Three fried goat-cheese balls? Four dainty ribs? Three doughnut holes? How spare can a small plate be? Our hungry foursome feels like it’s on deprivation row at Alta, the townhouse formerly known as Twilight 101. On the night we dine there, owner Christopher Chestnutt is still tweaking his concept—“I guess we need more proteins,” he says, “but I don’t want them to look like entrées.” Still, chef Harrison Mosher shines, even in miniature, on his always-changing menu. We were seduced by cockles in smoked-tomato broth, risotto, and a weirdly wonderful toss of caramelized cauliflower, clams, chorizo, and golden raisins on small plates—from $4 for sweet-potato croquettes to $12.50 for duck-leg confit. So why did we stop for pizza on the way home? 64 West 10th Street (212-505-7777).
Big and Small
Traditional menus with memorable small-plate options.

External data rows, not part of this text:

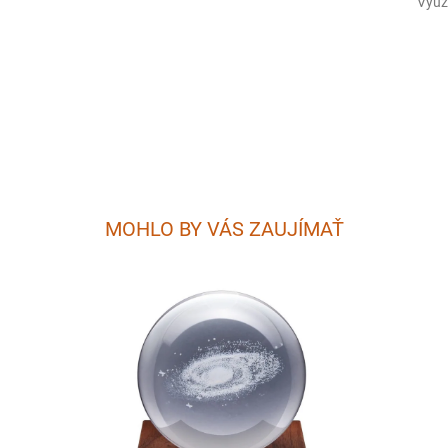
Využi
MOHLO BY VÁS ZAUJÍMAŤ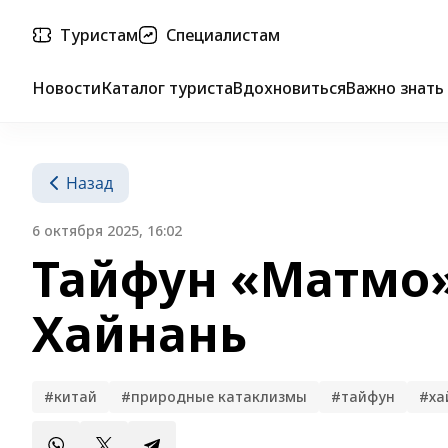
Туристам
Специалистам
Новости
Каталог туриста
Вдохновиться
Важно знать
Назад
6 октября 2025, 16:02
Тайфун «Матмо»
Хайнань
#китай
#природные катаклизмы
#тайфун
#ха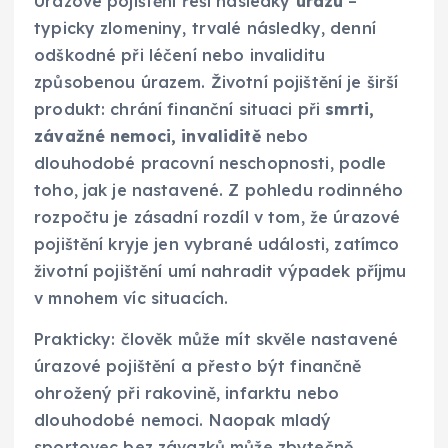
Úrazové pojištění řeší následky
úrazu
–
typicky zlomeniny, trvalé následky, denní
odškodné při léčení nebo invaliditu
způsobenou úrazem. Životní pojištění je širší
produkt: chrání finanční situaci při
smrti,
závažné nemoci, invaliditě
nebo
dlouhodobé pracovní neschopnosti, podle
toho, jak je nastavené. Z pohledu rodinného
rozpočtu je zásadní rozdíl v tom, že úrazové
pojištění kryje jen vybrané události, zatímco
životní pojištění umí nahradit výpadek příjmu
v mnohem víc situacích.
Prakticky: člověk může mít skvěle nastavené
úrazové pojištění a přesto být finančně
ohrožený při rakovině, infarktu nebo
dlouhodobé nemoci. Naopak mladý
sportovec bez závazků může zbytečně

Matsuri needs to be user-friendly to fill its vast gymnasium of a space in the depths of the Maritime Hotel. A roster of stylish small plates—with smallish price tags ($4 to $11) and the signature of chef Tadashi Ono—should do it. After ribbons of tuna with yama imo (Japanese mountain potato), fluke sashimi in peppery ponzu, and yellowtail with green yuzu-pepper sauce, baked shishito peppers, and sea-eel tempura, I decide we deserve a Kobe-beef encore. At $16, this marvelous dish—rich and just barely seared—feels like a bargain. 369 West 16th Street (212-243-6400).
A roster of $4 and $5 hors d’oeuvre plates suggests that the folks at Nice Matin are hip to both the flavors of the Riviera and the psyche of the Upper West Side—prudent and penny-pinching if not paranoid. My friends and I are into dinners that pair two appetizers, most of them not more than $10. Voluptuous tarragon-scented mussels vélouté with grilled sweetbreads and frisée tossed with Roquefort, pear, and walnuts are my picks. 201 West 79th Street (212-873-6423).